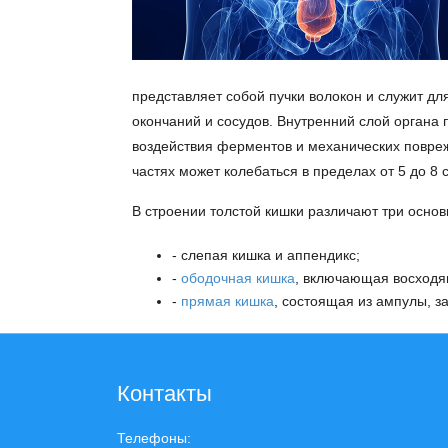
представляет собой пучки волокон и служит д
окончаний и сосудов. Внутренний слой органа 
воздействия ферментов и механических повреж
частях может колебаться в пределах от 5 до 8 
В строении толстой кишки различают три основ
- слепая кишка и аппендикс;
-
ободочная кишка
, включающая восходя
-
прямая кишка
, состоящая из ампулы, з
Контакты
Телефоны:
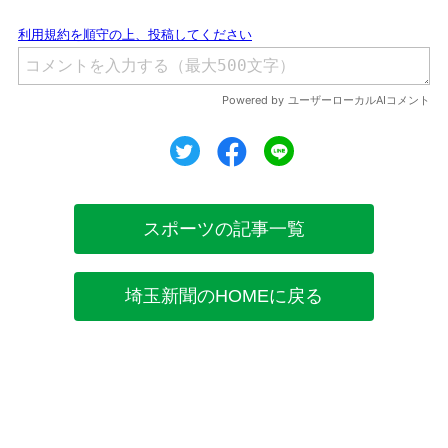
ツイート
シェア
シェア
スポーツの記事一覧
埼玉新聞のHOMEに戻る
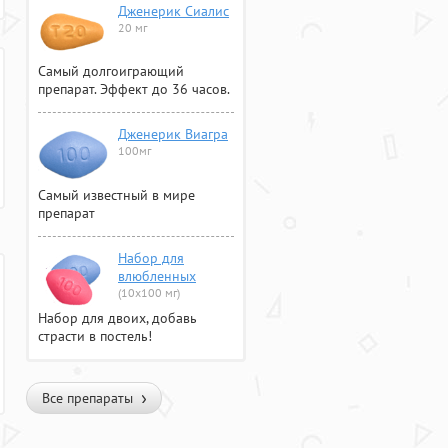
Дженерик Сиалис
20 мг
Самый долгоиграющий
препарат. Эффект до 36 часов.
Дженерик Виагра
100мг
Самый известный в мире
препарат
Набор для
влюбленных
(10х100 мг)
Набор для двоих, добавь
страсти в постель!
Все препараты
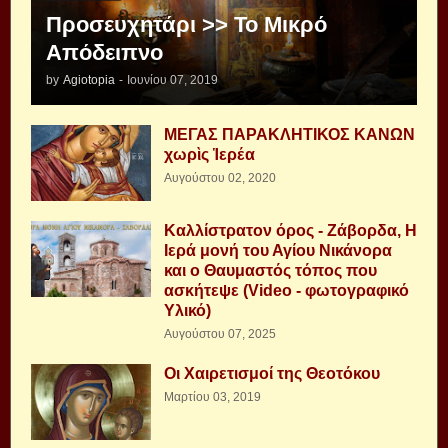
Προσευχητάρι >> Το Μικρό
Απόδειπνο
by
Agiotopia
-
Ιουνίου 07, 2019
ΜΕΓΑΣ ΠΑΡΑΚΛΗΤΙΚΟΣ ΚΑΝΩΝ
χωρὶς Ἱερέα
Αυγούστου 02, 2020
Καλλίστρατον όρος - Ζάβορδα, Η
Ιερά μονή του Αγίου Νικάνορα
και ο Θαυμαστός τόπος που
ασκήτεψε (Video - φωτογραφικό
Υλικό)
Αυγούστου 07, 2025
Οι Χαιρετισμοί της Θεοτόκου
Μαρτίου 03, 2019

> **REQUIRED WORK**: Exactly the lines from the one containing "Ιουνίου 07, 2019" to the final line of the entries must be restated, and no others.

> **SOLUTION BELOW**:
Ιουνίου 07, 2019
ΜΕΓΑΣ ΠΑΡΑΚΛΗΤΙΚΟΣ ΚΑΝΩΝ
χωρὶς Ἱερέα
Αυγούστου 02, 2020
Καλλίστρατον όρος - Ζάβορδα, Η
Ιερά μονή του Αγίου Νικάνορα
και ο Θαυμαστός τόπος που
ασκήτεψε (Video - φωτογραφικό
Υλικό)
Αυγούστου 07, 2025
Οι Χαιρετισμοί της Θεοτόκου
Μαρτίου 03, 2019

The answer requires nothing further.